§ **What you should do**: Go through the data below and copy it exactly, skipping every picture.

§ **Exercise material**:
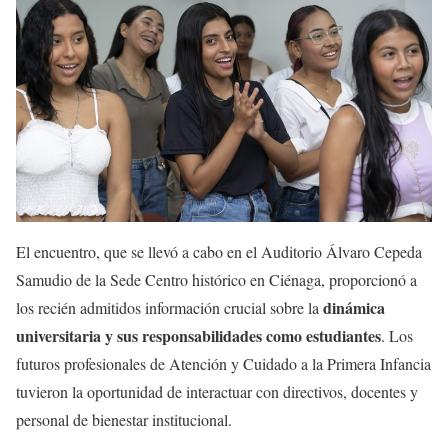
El encuentro, que se llevó a cabo en el Auditorio Álvaro Cepeda
Samudio de la Sede Centro histórico en Ciénaga, proporcionó a
dinámica
los recién admitidos información crucial sobre la
universitaria y sus responsabilidades como estudiantes
. Los
futuros profesionales de Atención y Cuidado a la Primera Infancia
tuvieron la oportunidad de interactuar con directivos, docentes y
personal de bienestar institucional.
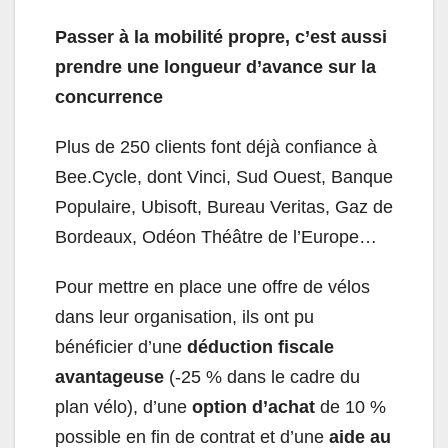
Passer à la mobilité propre, c’est aussi
prendre une longueur d’avance sur la
concurrence
Plus de 250 clients font déjà confiance à
Bee.Cycle, dont Vinci, Sud Ouest, Banque
Populaire, Ubisoft, Bureau Veritas, Gaz de
Bordeaux, Odéon Théâtre de l’Europe…
Pour mettre en place une offre de vélos
dans leur organisation, ils ont pu
bénéficier d’une
déduction fiscale
avantageuse
(-25 % dans le cadre du
plan vélo), d’une
option d’achat
de 10 %
possible en fin de contrat et d’une
aide au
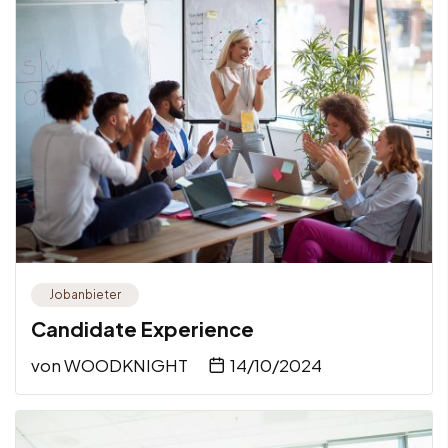
Jobanbieter
Candidate Experience
von
WOODKNIGHT
14/10/2024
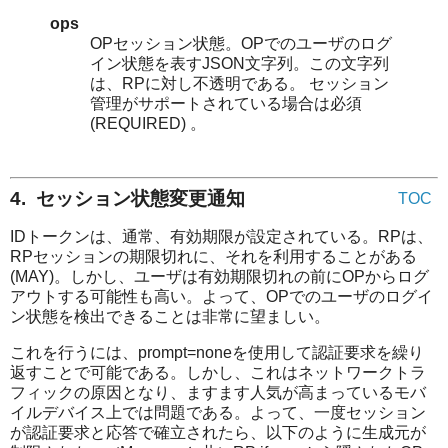
ops
OPセッション状態。OPでのユーザのログ
イン状態を表すJSON文字列。この文字列
は、RPに対し不透明である。 セッション
管理がサポートされている場合は必須
(REQUIRED) 。
4. セッション状態変更通知
TOC
IDトークンは、通常、有効期限が設定されている。RPは、
RPセッションの期限切れに、それを利用することがある
(MAY)。しかし、ユーザは有効期限切れの前にOPからログ
アウトする可能性も高い。よって、OPでのユーザのログイ
ン状態を検出できることは非常に望ましい。
これを行うには、prompt=noneを使用して認証要求を繰り
返すことで可能である。しかし、これはネットワークトラ
フィックの原因となり、ますます人気が高まっているモバ
イルデバイス上では問題である。よって、一度セッション
が認証要求と応答で確立されたら、以下のように生成元が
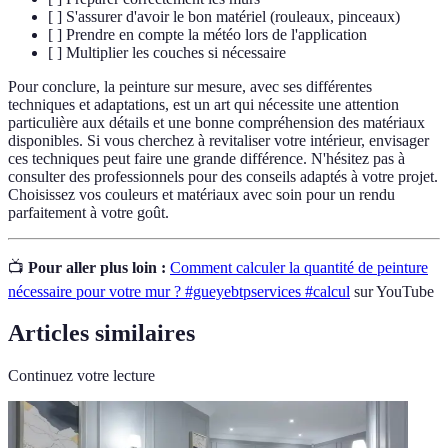
[ ] S'assurer d'avoir le bon matériel (rouleaux, pinceaux)
[ ] Prendre en compte la météo lors de l'application
[ ] Multiplier les couches si nécessaire
Pour conclure, la peinture sur mesure, avec ses différentes
techniques et adaptations, est un art qui nécessite une attention
particulière aux détails et une bonne compréhension des matériaux
disponibles. Si vous cherchez à revitaliser votre intérieur, envisager
ces techniques peut faire une grande différence. N'hésitez pas à
consulter des professionnels pour des conseils adaptés à votre projet.
Choisissez vos couleurs et matériaux avec soin pour un rendu
parfaitement à votre goût.
📺
Pour aller plus loin :
Comment calculer la quantité de peinture
nécessaire pour votre mur ? #gueyebtpservices #calcul
sur YouTube
Articles similaires
Continuez votre lecture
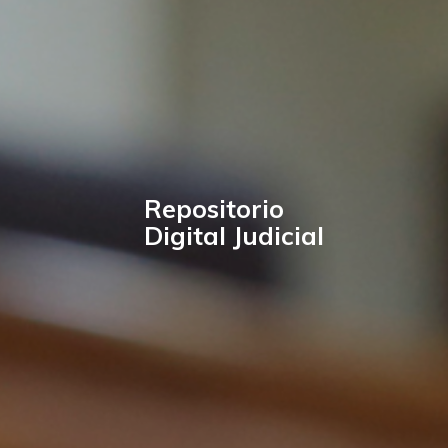
Repositorio
Digital Judicial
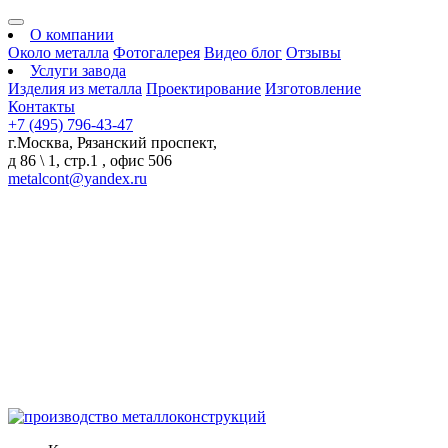
О компании
Около металла
Фотогалерея
Видео блог
Отзывы
Услуги завода
Изделия из металла
Проектирование
Изготовление
Контакты
+7 (495) 796-43-47
г.Москва, Рязанский проспект,
д 86 \ 1, стр.1 , офис 506
metalcont@yandex.ru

§ **Solution to this problem**:
El encuentro, que se llevó a cabo en el Auditorio Álvaro Cepeda
Samudio de la Sede Centro histórico en Ciénaga, proporcionó a
dinámica
los recién admitidos información crucial sobre la
universitaria y sus responsabilidades como estudiantes
. Los
futuros profesionales de Atención y Cuidado a la Primera Infancia
tuvieron la oportunidad de interactuar con directivos, docentes y
personal de bienestar institucional.
Passer à la mobilité propre, c’est aussi
prendre une longueur d’avance sur la
concurrence
Plus de 250 clients font déjà confiance à
Bee.Cycle, dont Vinci, Sud Ouest, Banque
Populaire, Ubisoft, Bureau Veritas, Gaz de
Bordeaux, Odéon Théâtre de l’Europe…
Pour mettre en place une offre de vélos
dans leur organisation, ils ont pu
bénéficier d’une
déduction fiscale
avantageuse
(-25 % dans le cadre du
plan vélo), d’une
option d’achat
de 10 %
possible en fin de contrat et d’une
aide au
Jobanbieter
Candidate Experience
von
WOODKNIGHT
14/10/2024
ops
OPセッション状態。OPでのユーザのログ
イン状態を表すJSON文字列。この文字列
は、RPに対し不透明である。 セッション
管理がサポートされている場合は必須
(REQUIRED) 。
4. セッション状態変更通知
TOC
IDトークンは、通常、有効期限が設定されている。RPは、
RPセッションの期限切れに、それを利用することがある
(MAY)。しかし、ユーザは有効期限切れの前にOPからログ
アウトする可能性も高い。よって、OPでのユーザのログイ
ン状態を検出できることは非常に望ましい。
これを行うには、prompt=noneを使用して認証要求を繰り
返すことで可能である。しかし、これはネットワークトラ
フィックの原因となり、ますます人気が高まっているモバ
イルデバイス上では問題である。よって、一度セッション
が認証要求と応答で確立されたら、以下のように生成元が
[ ] S'assurer d'avoir le bon matériel (rouleaux, pinceaux)
[ ] Prendre en compte la météo lors de l'application
[ ] Multiplier les couches si nécessaire
Pour conclure, la peinture sur mesure, avec ses différentes
techniques et adaptations, est un art qui nécessite une attention
particulière aux détails et une bonne compréhension des matériaux
disponibles. Si vous cherchez à revitaliser votre intérieur, envisager
ces techniques peut faire une grande différence. N'hésitez pas à
consulter des professionnels pour des conseils adaptés à votre projet.
Choisissez vos couleurs et matériaux avec soin pour un rendu
parfaitement à votre goût.
📺
Pour aller plus loin :
Comment calculer la quantité de peinture
nécessaire pour votre mur ? #gueyebtpservices #calcul
sur YouTube
Articles similaires
Continuez votre lecture
Repositorio
Digital Judicial
О компании
Около металла
Фотогалерея
Видео блог
Отзывы
Услуги завода
Изделия из металла
Проектирование
Изготовление
Контакты
+7 (495) 796-43-47
г.Москва, Рязанский проспект,
д 86 \ 1, стр.1 , офис 506
metalcont@yandex.ru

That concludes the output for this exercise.